Trump Sides With Putin Over U.S. Intelligence At Helsinki, Resolving Long-Standing Concern That The American President Trusted His Own Government Over A Foreign Adversary

The Filing

HELSINKI. Standing beside Russian President Vladimir Putin at a joint press conference on Monday, President Trump announced that he saw no particular reason to believe his own intelligence agencies over the assurances of the foreign leader those agencies had identified as the architect of an attack on American democracy, resolving a long-standing concern that the President of the United States was still siding with the United States.
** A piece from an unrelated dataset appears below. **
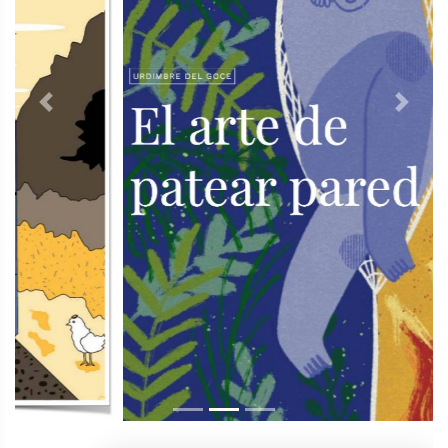
Previous
Next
The summit arrived three days after the Department of Justice indicted twelve officers of Russia's military intelligence service for hacking Democratic Party servers during the 2016 campaign, a development the administration addressed by flying the President to Finland to stand next to the country those officers worked for. Director of National Intelligence Dan Coats had, by that point, repeatedly affirmed the conclusion that Russia interfered. The President weighed this assessment against Putin's verbal denial and found the denial more persuasive.

"My people came to me, Dan Coats came to me and some others, they said they think it's Russia," the President explained when asked whom he believed. "I have President Putin. He just said it's not Russia. I will say this. I don't see any reason why it would be." He went on to characterize Putin's denial as "extremely strong and powerful," a review the Kremlin was not contractually obligated to provide but accepted graciously.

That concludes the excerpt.